In the last few years there has been a increasing tendency to ignore the value of a disciplined quantitative approach to the portfolio allocation process in favor of simple and static weighting schemes such as equal weighting or some type of adjusted volatility weighting. The former simply ignores the underlying security dynamics, assuming equal risk-return, whilst the latter assumes risk is equal to variance in which case it also ignores covariance between securities and other pertinent features of observed security dynamics. It is true that a simplified approach is easier to explain to clients (and easier to understand by most practitioners), and may be justified in cases when there is little data available for modelling the underlying dynamics.

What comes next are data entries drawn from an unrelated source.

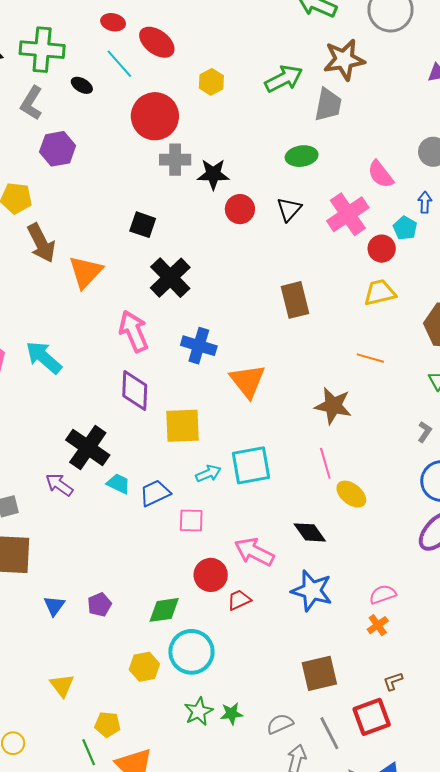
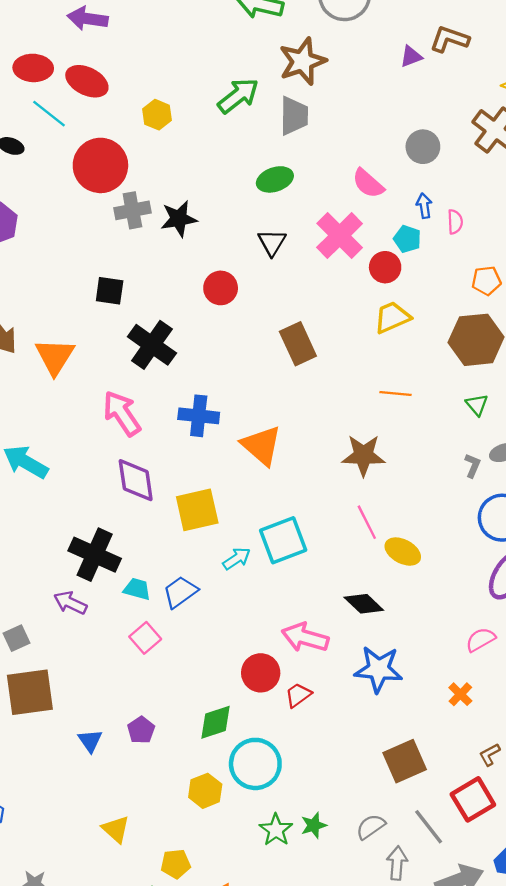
red ellipse: (113, 22) -> (33, 68), size x1.4
red circle: (240, 209) -> (221, 288), moved
pink square: (191, 521) -> (145, 638), moved, turned -32
pink semicircle: (383, 594) -> (481, 640), moved

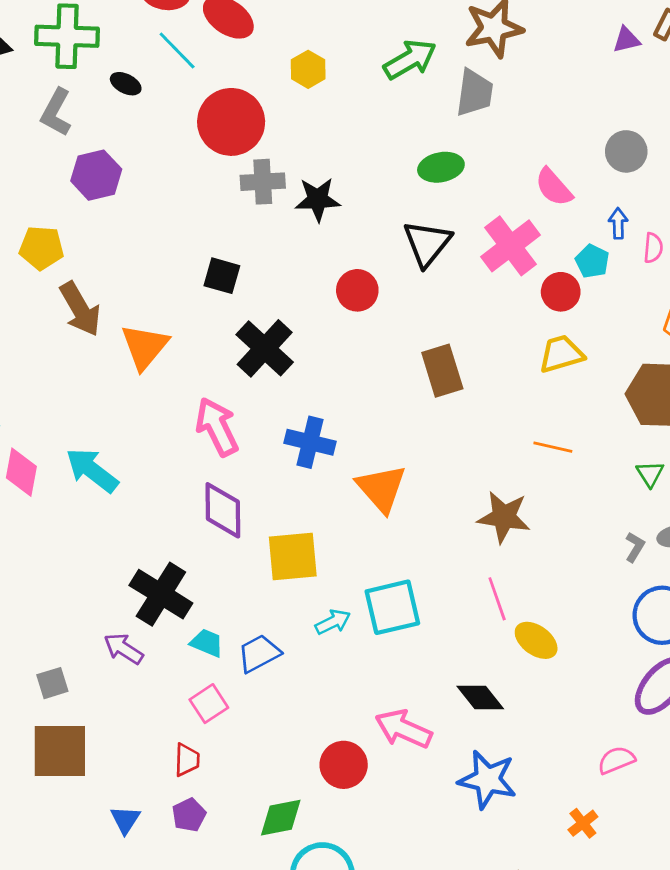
black triangle: (272, 242) -> (427, 243), size x1.4
red trapezoid: (298, 695) -> (187, 760), moved, turned 120

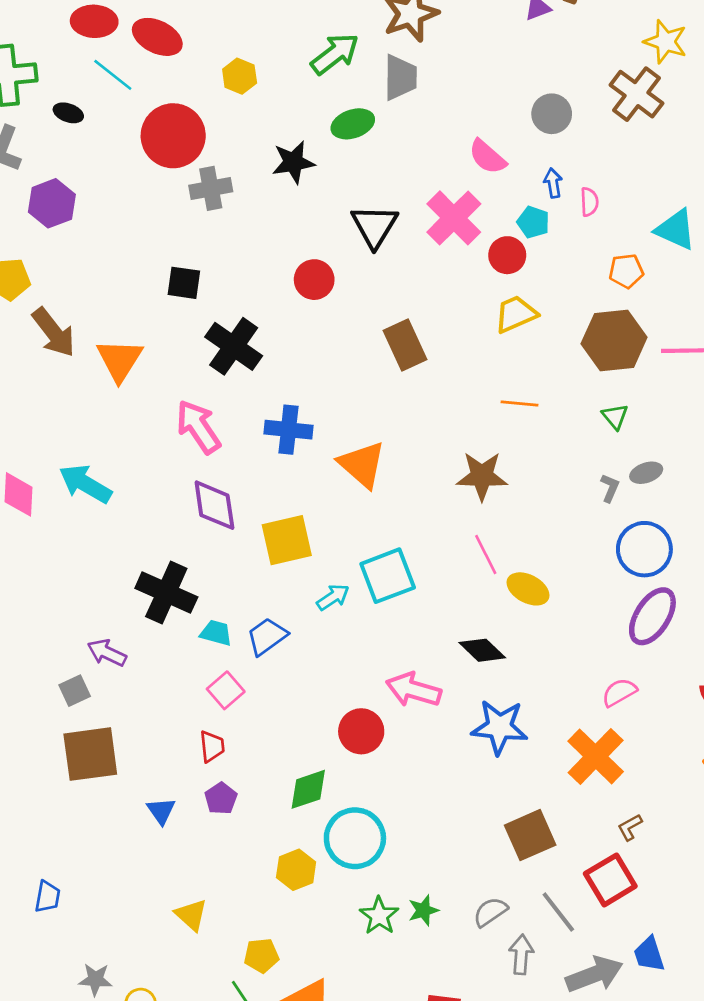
green ellipse: (441, 167) -> (353, 124), moved
black star: (318, 199) -> (293, 162), moved
purple arrow: (123, 649) -> (107, 653), moved
orange cross: (583, 823) -> (596, 756), size x2.0

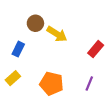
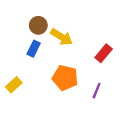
blue rectangle: (18, 49) -> (34, 49), moved
orange pentagon: (52, 84) -> (65, 78), moved

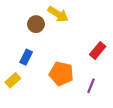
yellow arrow: (62, 37) -> (58, 14), moved
blue rectangle: (34, 49) -> (26, 57), moved

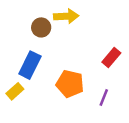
yellow arrow: (58, 14) -> (66, 16), turned -35
blue rectangle: (26, 57) -> (30, 65), size x1.5

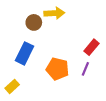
yellow rectangle: (15, 91) -> (12, 86), moved
purple line: (104, 98) -> (85, 69), moved

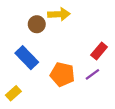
blue rectangle: (24, 53) -> (27, 58), turned -70
purple line: (85, 69) -> (92, 74), turned 32

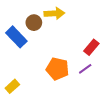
blue rectangle: (27, 58) -> (16, 37), moved

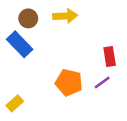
brown circle: (34, 23) -> (28, 18), moved
red rectangle: (91, 47) -> (110, 57), turned -49

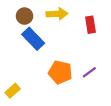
blue rectangle: (20, 44) -> (33, 39), moved
red rectangle: (110, 57) -> (91, 25), moved

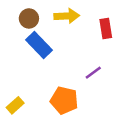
orange pentagon: (60, 72) -> (64, 100), moved
purple line: (89, 72) -> (93, 73), moved

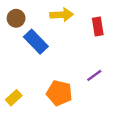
brown circle: (29, 18) -> (16, 18), moved
purple line: (93, 73) -> (94, 75), moved

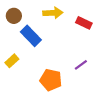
red rectangle: (98, 26) -> (84, 23), turned -56
yellow rectangle: (14, 98) -> (12, 61), moved

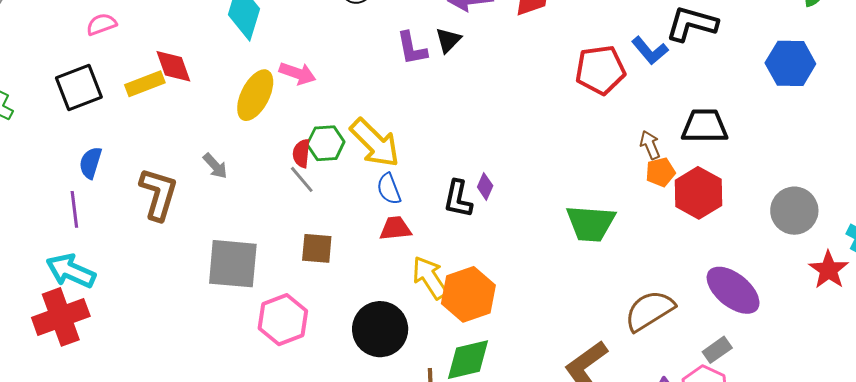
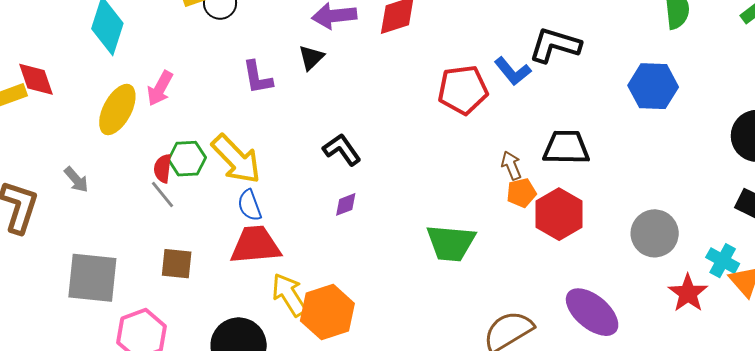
purple L-shape: (412, 48) -> (257, 77), moved
pink arrow: (297, 73) -> (160, 88), turned 99
purple diamond: (485, 186) -> (346, 204), turned 44
black L-shape: (458, 199) -> (342, 150), moved, turned 132
red trapezoid: (395, 228) -> (255, 245), size x1.6

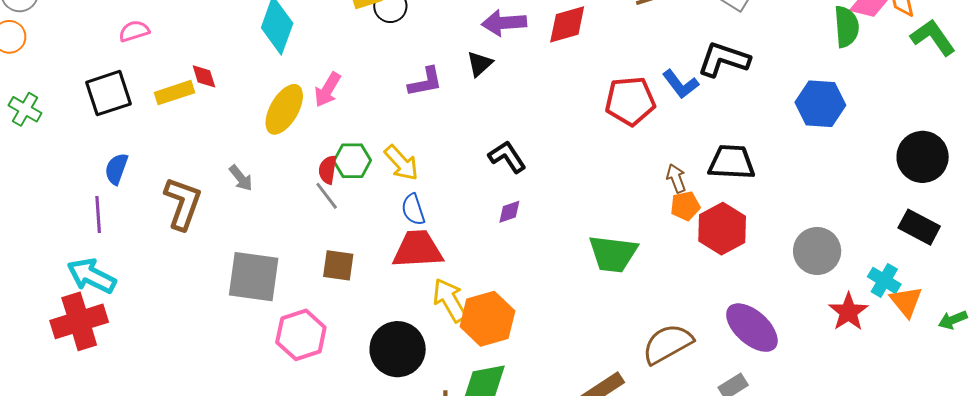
purple L-shape: (257, 77) -> (425, 82), turned -93
red diamond: (36, 79) -> (204, 76), size x0.7
yellow arrow: (236, 159) -> (401, 163), size x0.7

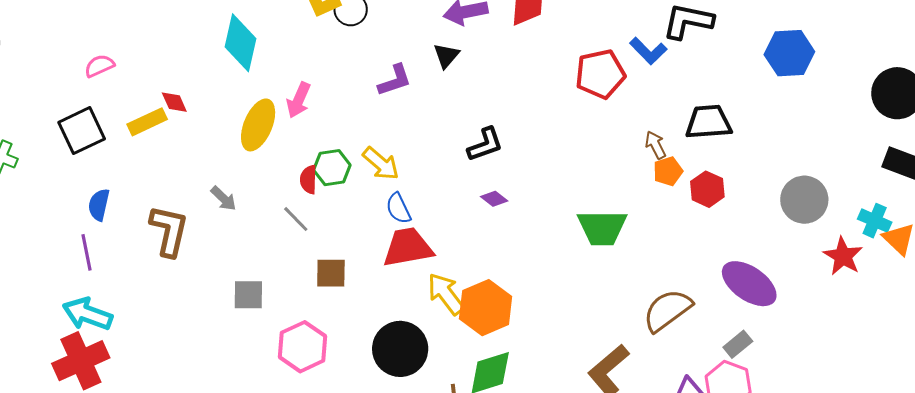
black L-shape: (507, 157) -> (485, 144), turned 111
gray line: (327, 196) -> (296, 219), moved
purple diamond: (509, 212) -> (494, 199), turned 64
red hexagon: (722, 229) -> (707, 189), size x0.7
gray square: (254, 277) -> (248, 295), size x0.6

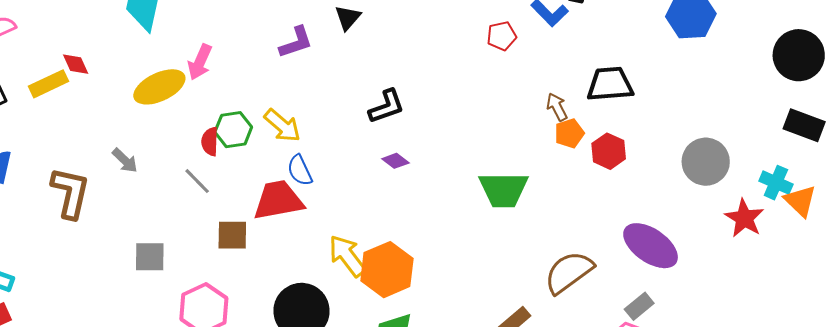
red pentagon: (600, 74) -> (502, 36), size x0.6
yellow ellipse: (258, 125) -> (159, 87), turned 42
red trapezoid: (408, 247) -> (278, 200), moved

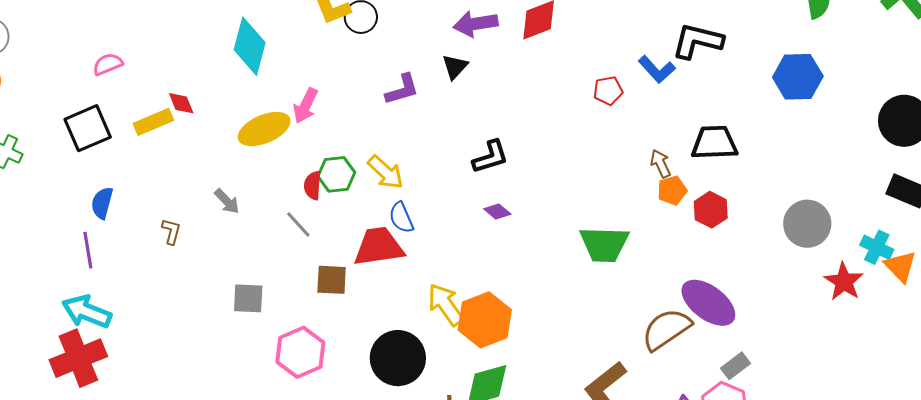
brown L-shape: (70, 193) -> (171, 231), size x0.5
purple ellipse: (651, 246) -> (708, 303), moved

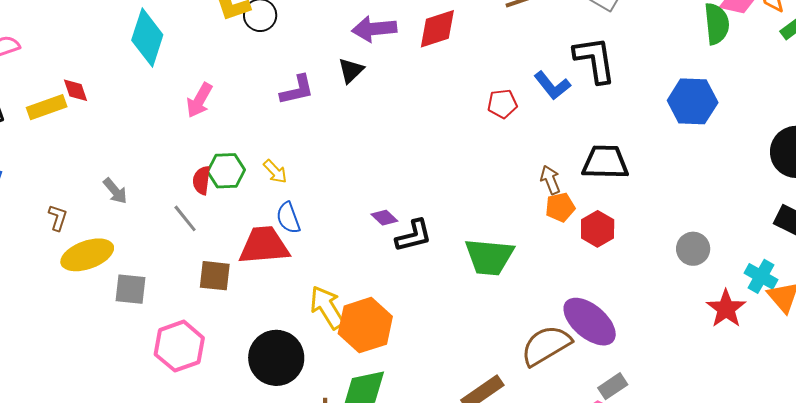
black L-shape: (698, 41) -> (595, 60), turned 64
yellow ellipse: (264, 129) -> (87, 255), moved
black L-shape: (490, 157) -> (414, 236), moved
yellow arrow: (385, 172) -> (275, 172), size x0.7
gray circle: (807, 224) -> (693, 249), size x0.7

In a much cited paper DeMiguel, Garlappi, and Uppal (2009) argued that it is difficult to beat the equal weighting strategy, considering a number of mostly mean-variance related models on limited history monthly data. The premise of their argument was based on the uncertainty in estimation of quantities such as covariance. While it is certainly true that uncertainty about such quantities is related to the size of the dataset, using a very short history of monthly data to make that point and publish the paper does not appear to me to provide for a scholarly answer to the paper’s title (“Optimal Versus Naive Diversification: How Inefficient is the 1/N Portfolio Strategy?”). Additionally, they do not even test the significance in the difference of the Sharpe ratios which makes it rather difficult to draw *any* conclusions.

In defense of optimization, and a direct reply to that study, which was criticized for using very short histories for the estimation of the covariance, Kritzman, Page, and Turkington (2010) provide a very thorough empirical application across a number of portfolios using the mean-variance criterion, including one comprising daily returns of the point in time constituents of the S&P500 from 1998 to 2008, and show substantially large differences (though again not statistically tested) in Sharpe ratios against the equal weighting strategy. The arguments against 1/N are readily generalized to any static weight allocation scheme, such as employed by most benchmark indices, with clear implications for benchmark policy choice and investment manager reward schemes. The question of the efficiency of benchmark indices was addressed some time ago by Grinold (1992) who asked whether index benchmarks are efficient, using the test of Gibbons, Ross, and Shanken (1989) on the country indices of Australia, Germany, Japan, U.K. and U.S. for the period ending 1991 (with start dates as early as 1973 for the U.S.). He found that 4 out of the 5 indices were not efficient ex-post. More recently, Demey, Maillard, and Roncalli (2010) also argued that neither capitalization nor price weighted indices are efficient, exposing investors to what should be diversifiable risk.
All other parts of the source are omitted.